### Entries supplied:
........
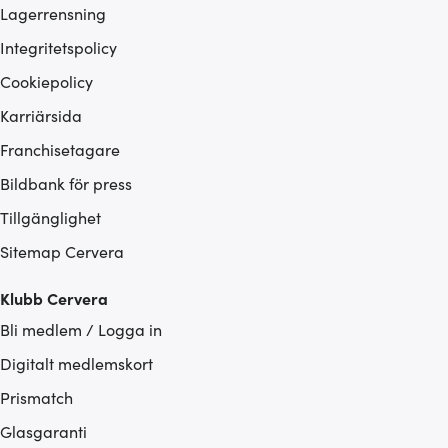
Lagerrensning
Integritetspolicy
Cookiepolicy
Karriärsida
Franchisetagare
Bildbank för press
Tillgänglighet
Sitemap Cervera
Klubb Cervera
Bli medlem / Logga in
Digitalt medlemskort
Prismatch
Glasgaranti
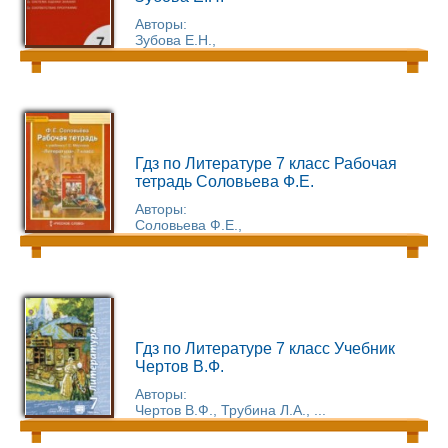
Авторы:
Зубова Е.Н.,
Гдз по Литературе 7 класс Рабочая
тетрадь Соловьева Ф.Е.
Авторы:
Соловьева Ф.Е.,
Гдз по Литературе 7 класс Учебник
Чертов В.Ф.
Авторы:
Чертов В.Ф., Трубина Л.А., ...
........
### Your goal:
Retype exactly. Include each line from the start of the material through the line holding "Гдз по Литературе 7 класс Рабочая", and leave the pictures out.

### Result:
Lagerrensning
Integritetspolicy
Cookiepolicy
Karriärsida
Franchisetagare
Bildbank för press
Tillgänglighet
Sitemap Cervera
Klubb Cervera
Bli medlem / Logga in
Digitalt medlemskort
Prismatch
Glasgaranti
Авторы:
Зубова Е.Н.,
Гдз по Литературе 7 класс Рабочая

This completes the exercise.